IN-ADDR.ARPA republished by ICANN

January 12th, 2011

This is the third of a number of updates regarding the transition of the IN-ADDR.ARPA zone.

As of today the 12th of January 2011, ICANN is now republishing the zone content provided by ARIN. This version of the IN-ADDR.ARPA zone is available for public query on the following servers.

  • A.IN-ADDR-SERVERS.ARPA
  • B.IN-ADDR-SERVERS.ARPA
  • C.IN-ADDR-SERVERS.ARPA
  • D.IN-ADDR-SERVERS.ARPA
  • E.IN-ADDR-SERVERS.ARPA
  • F.IN-ADDR-SERVERS.ARPA

See RFC5855 for additional details.

The servers under these names are operated by ICANN and the 5 RIRs and will ultimately be made the authoritative nameservers for IN-ADDR.ARPA (in the same way that [A-F].IP6-SERVERS.ARPA is authoritative for IP6.ARPA).

It is worthwhile to note that the zone SOA and zone apex published on [A-F].IN-ADDR-SERVERS.ARPA are different to the current active IN-ADDR.ARPA zone given the new name server set (described by RFC5855).

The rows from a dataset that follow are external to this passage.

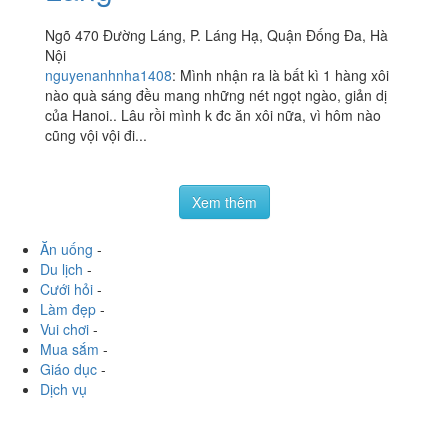
Ngõ 470 Đường Láng, P. Láng Hạ, Quận Đống Đa, Hà
Nội
nguyenanhnha1408
:
Mình nhận ra là bất kì 1 hàng xôi
nào quà sáng đều mang những nét ngọt ngào, giản dị
của Hanoi.. Lâu rồi mình k đc ăn xôi nữa, vì hôm nào
cũng vội vội đi...
Xem thêm
Ăn uống
-
Du lịch
-
Cưới hỏi
-
Làm đẹp
-
Vui chơi
-
Mua sắm
-
Giáo dục
-
Dịch vụ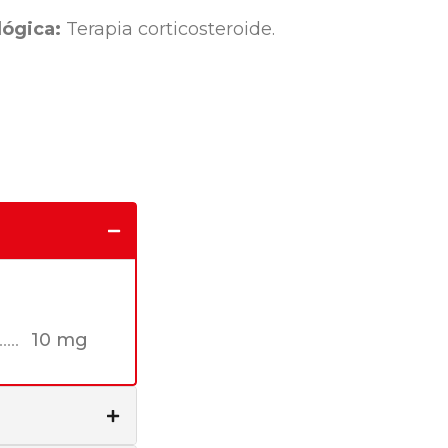
ógica:
Terapia corticosteroide.
10 mg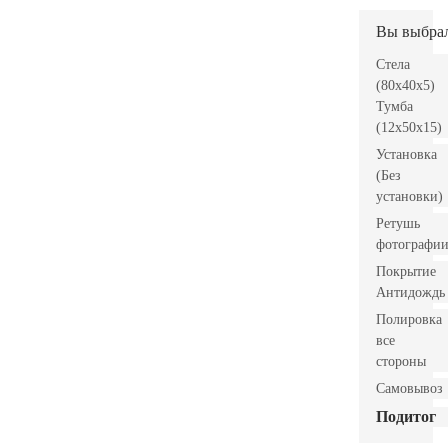
Вы выбра
Стела
(80x40x5)
Тумба
(12x50x15)
Установка
(Без
установки)
Ретушь
фотографи
Покрытие
Антидождь
Полировка
все
стороны
Самовывоз
Подитог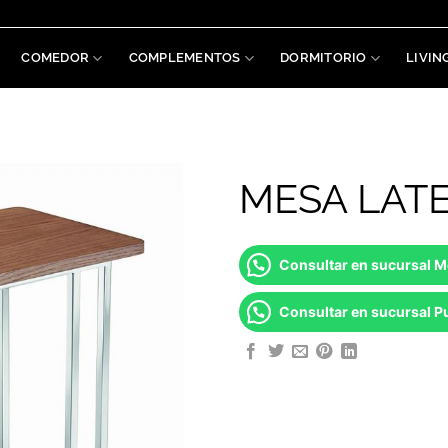
COMEDOR
COMPLEMENTOS
DORMITORIO
LIVIN
MESA LATE
Consultar en sucursal 
Consultar en sucursal Pu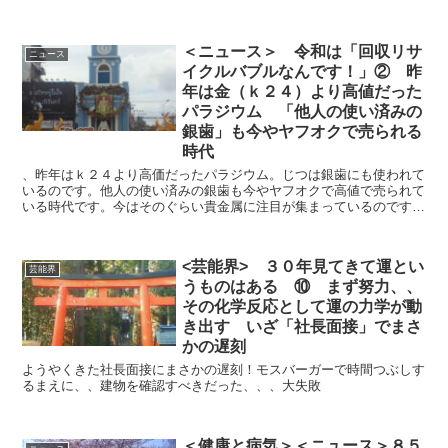
行で、講演開始時間に間に合わなくなってしまう、、、はやく着いて
くれ！と願うのだが、、
＜ニュース＞ 令和は「回収リサ
ニュース
イクルバブルなんです！」② 昨
年は金（ｋ２４）より高値だった
パラジウム 「他人の使い済みの
銀歯」も今やヤフオクで売られる
時代
、昨年はｋ２４より高価だったパラジウム。じつは銀歯にも使われて
いるのです。他人の使い済みの銀歯も今やヤフオクで高値で売られて
いる時代です。今はそのぐらい貴金属に注目が集まっているのです
スクラップ素材から思わぬお宝が！歯医者さんで銀のつめかえすると
きは、今の銀のつめものは持って帰ります！と必ず言いましょう！
<芸能界> ３０年見てきて運とい
芸能界
うものはある ⑩ まず努力、、
その化学反応として運の力学が動
き出す いざ「社長面接」でまさ
かの遅刻
ようやくきた社長面接にまさかの遅刻！モスバーガーで時間つぶしす
るまえに、、建物を確認すべきだった、、、大失敗
＜健康と病気＞＜ニュース＞８５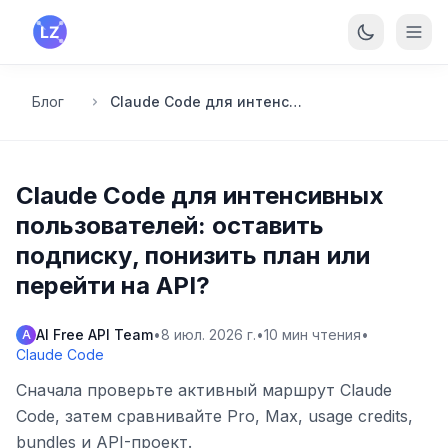
Перейти к основному содержанию
Блог
Claude Code для интенсивных пользователей: оставить подписку, понизить план или перейти на API?
Claude Code для интенсивных
пользователей: оставить
подписку, понизить план или
перейти на API?
AI Free API Team
•
8 июл. 2026 г.
•
10
мин чтения
•
A
Claude Code
Сначала проверьте активный маршрут Claude
Code, затем сравнивайте Pro, Max, usage credits,
bundles и API-проект.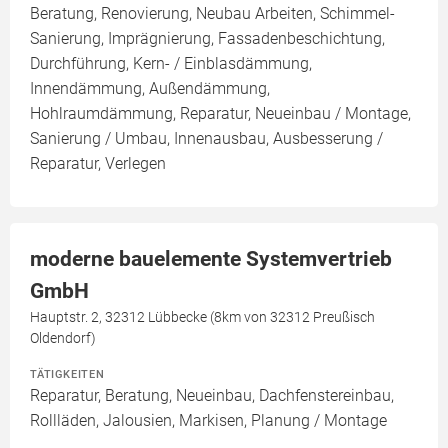
Beratung, Renovierung, Neubau Arbeiten, Schimmel-
Sanierung, Imprägnierung, Fassadenbeschichtung,
Durchführung, Kern- / Einblasdämmung,
Innendämmung, Außendämmung,
Hohlraumdämmung, Reparatur, Neueinbau / Montage,
Sanierung / Umbau, Innenausbau, Ausbesserung /
Reparatur, Verlegen
moderne bauelemente Systemvertrieb
GmbH
Hauptstr. 2, 32312 Lübbecke (8km von 32312 Preußisch
Oldendorf)
TÄTIGKEITEN
Reparatur, Beratung, Neueinbau, Dachfenstereinbau,
Rollläden, Jalousien, Markisen, Planung / Montage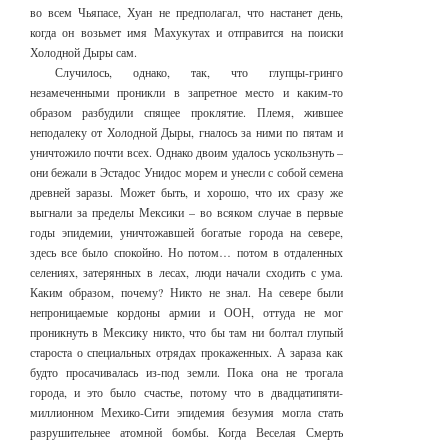
во всем Чьяпасе, Хуан не предполагал, что настанет день,
когда он возьмет имя Махукутах и отправится на поиски
Холодной Дыры сам.
Случилось, однако, так, что глупцы-гринго
незамеченными проникли в запретное место и каким-то
образом разбудили спящее проклятие. Племя, жившее
неподалеку от Холодной Дыры, гналось за ними по пятам и
уничтожило почти всех. Однако двоим удалось ускользнуть –
они бежали в Эстадос Унидос морем и унесли с собой семена
древней заразы. Может быть, и хорошо, что их сразу же
выгнали за пределы Мексики – во всяком случае в первые
годы эпидемии, уничтожавшей богатые города на севере,
здесь все было спокойно. Но потом… потом в отдаленных
селениях, затерянных в лесах, люди начали сходить с ума.
Каким образом, почему? Никто не знал. На севере были
непроницаемые кордоны армии и ООН, оттуда не мог
проникнуть в Мексику никто, что бы там ни болтал глупый
староста о специальных отрядах прокаженных. А зараза как
будто просачивалась из-под земли. Пока она не трогала
города, и это было счастье, потому что в двадцати­пяти­
миллионном Мехико-Сити эпидемия безумия могла стать
разрушительнее атомной бомбы. Когда Веселая Смерть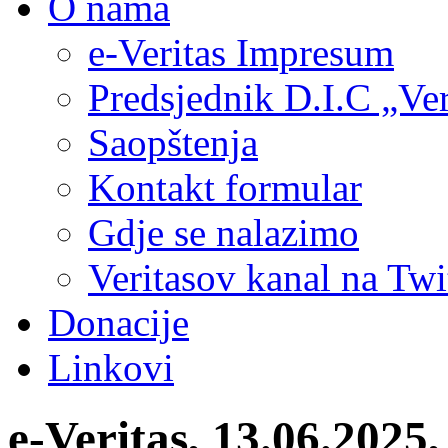
O nama
e-Veritas Impresum
Predsjednik D.I.C „Ver
Saopštenja
Kontakt formular
Gdje se nalazimo
Veritasov kanal na Twi
Donacije
Linkovi
e-Veritas, 13.06.202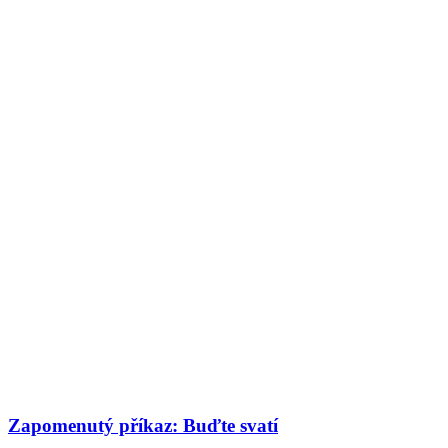
Zapomenutý příkaz: Buďte svatí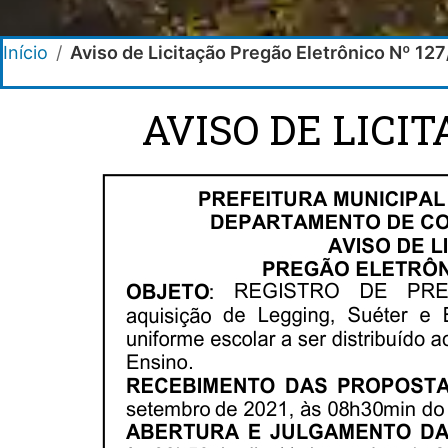
Início
/
Aviso de Licitação Pregão Eletrônico Nº 12
AVISO DE LICI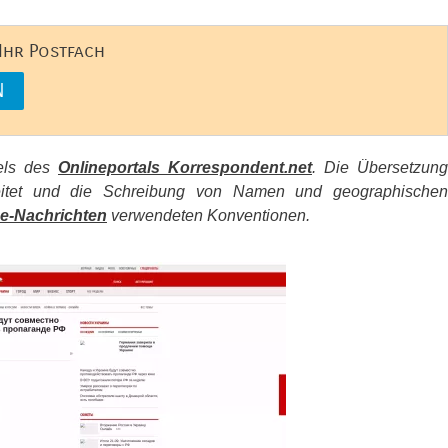
 Ihr Postfach
kels des
Onlineportals Korrespondent.net
. Die Übersetzung
beitet und die Schreibung von Namen und geographischen
e-Nachrichten
verwendeten Konventionen.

Futher, by virtue of being published through the ICANN DNS systems operated by ICANN DNS Operations, the zone in its republished state is also DNSSEC signed.

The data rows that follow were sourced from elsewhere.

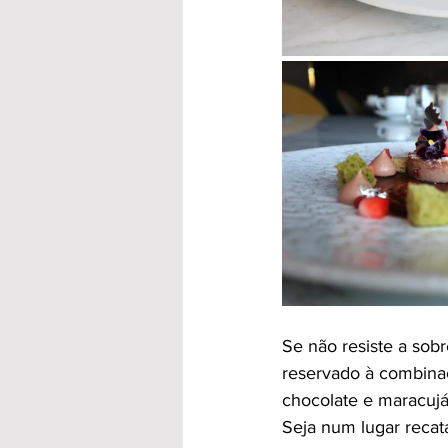
Se não resiste a sob
reservado à combina
chocolate e maracujá,
Seja num lugar recat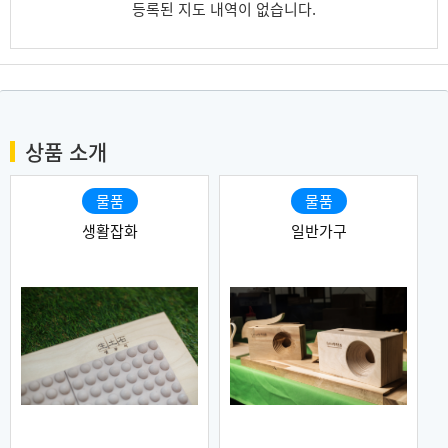
등록된 지도 내역이 없습니다.
상품 소개
물품
물품
생활잡화
일반가구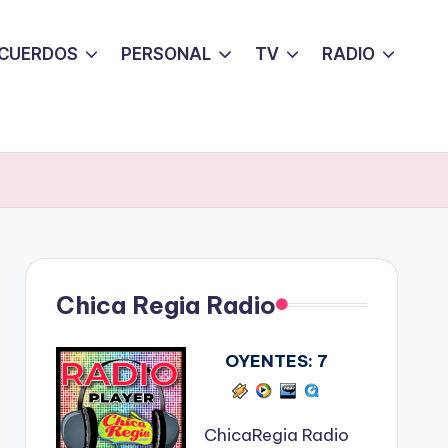
CUERDOS
PERSONAL
TV
RADIO
Chica Regia Radio
OYENTES:
7
ChicaRegia Radio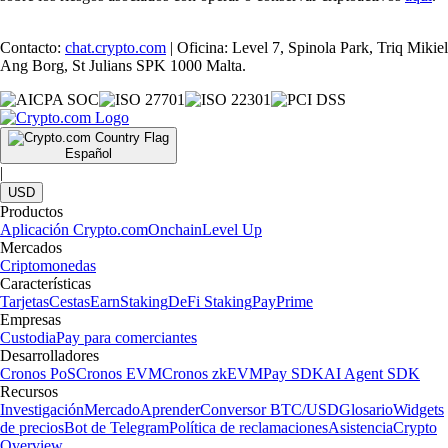
Contacto:
chat.crypto.com
| Oficina: Level 7, Spinola Park, Triq Mikiel
Ang Borg, St Julians SPK 1000 Malta.
Español
|
USD
Productos
Aplicación Crypto.com
Onchain
Level Up
Mercados
Criptomonedas
Características
Tarjetas
Cestas
Earn
Staking
DeFi Staking
Pay
Prime
Empresas
Custodia
Pay para comerciantes
Desarrolladores
Cronos PoS
Cronos EVM
Cronos zkEVM
Pay SDK
AI Agent SDK
Recursos
Investigación
Mercado
Aprender
Conversor BTC/USD
Glosario
Widgets
de precios
Bot de Telegram
Política de reclamaciones
Asistencia
Crypto
Overview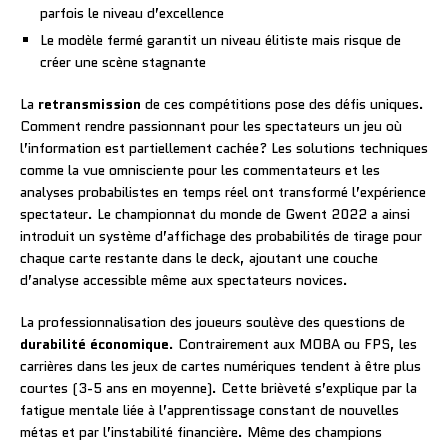
parfois le niveau d’excellence
Le modèle fermé garantit un niveau élitiste mais risque de
créer une scène stagnante
La
retransmission
de ces compétitions pose des défis uniques.
Comment rendre passionnant pour les spectateurs un jeu où
l’information est partiellement cachée? Les solutions techniques
comme la vue omnisciente pour les commentateurs et les
analyses probabilistes en temps réel ont transformé l’expérience
spectateur. Le championnat du monde de Gwent 2022 a ainsi
introduit un système d’affichage des probabilités de tirage pour
chaque carte restante dans le deck, ajoutant une couche
d’analyse accessible même aux spectateurs novices.
La professionnalisation des joueurs soulève des questions de
durabilité économique
. Contrairement aux MOBA ou FPS, les
carrières dans les jeux de cartes numériques tendent à être plus
courtes (3-5 ans en moyenne). Cette brièveté s’explique par la
fatigue mentale liée à l’apprentissage constant de nouvelles
métas et par l’instabilité financière. Même des champions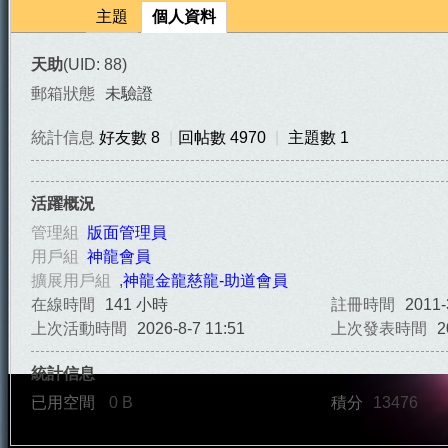
主題
個人資料
天助
(UID: 88)
郵箱狀態
未驗證
統計信息
好友數 8
|
回帖數 4970
|
主題數 1
天
活躍概況
管理組
版面管理員
用戶組
神龍會員
擴展用戶組
,
神龍金龍慈龍-助道會員
在線時間
141 小時
註冊時間
2011-
上次活動時間
2026-8-7 11:51
上次發表時間
2
統計信息
法
已用空間
0 B
積分
13476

Over the next several weeks the ARIN produced zone content will be imported, republished, and audited. During this period any required adjustments will be made before announcing the final transition date.

ARIN starts data transfer

December 23rd, 2010

This is second of a number of updates regarding the transition of the IN-ADDR.ARPA zone.

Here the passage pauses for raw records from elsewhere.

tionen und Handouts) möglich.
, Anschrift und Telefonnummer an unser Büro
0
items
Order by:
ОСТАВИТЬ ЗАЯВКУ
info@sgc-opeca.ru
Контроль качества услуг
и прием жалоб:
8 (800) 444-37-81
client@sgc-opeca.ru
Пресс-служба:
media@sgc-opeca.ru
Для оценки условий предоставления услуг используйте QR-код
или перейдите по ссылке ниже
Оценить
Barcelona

As of today, the 23rd of December 2010, ARIN commenced a process of transferring the zone data  and zone configuration data to ICANN via a secure channel. This upload occurs daily and paves the way for the next steps in the transition process.

In the coming weeks, this data will be validated, and imported into ICANN systems, republished on a non-authoritative nameserver, and tested for consistency. Details of the available nameserver will be published soon.

Who Serves IN-ADDR.ARPA?

December 10th, 2010

At present, the authoritative set of name servers which serve IN-ADDR.ARPA are:

(in no particular order)

L.ROOT-SERVERS.NET.
E.ROOT-SERVERS.NET.
A.ROOT-SERVERS.NET.
H.ROOT-SERVERS.NET.
C.ROOT-SERVERS.NET.
D.ROOT-SERVERS.NET.
M.ROOT-SERVERS.NET.
G.ROOT-SERVERS.NET.
F.ROOT-SERVERS.NET.
B.ROOT-SERVERS.NET.
K.ROOT-SERVERS.NET.
I.ROOT-SERVERS.NET.

This represents 12 of the 13 root-servers.

What is IN-ADDR.ARPA?

December 10th, 2010

The IN-ADDR.ARPA zone is a critical service for Internet operations as it provides a guaranteed method to perform host address to host name mapping. The delegations which exist in this zone represent the ‘/8’ IPv4 delegations to the registrants of the corresponding IANA function allocations to legacy registrants and Regional Internet Registries. Since 1997 ARIN has performed technical management function of zone editor and zone generator as inherited from InterNIC.

The IN-ADDR.ARPA zone is a sub domain of the ARPA top-level domain. ARPA sub domain management principles, management guidelines and operational requirements are described in RFC 3172.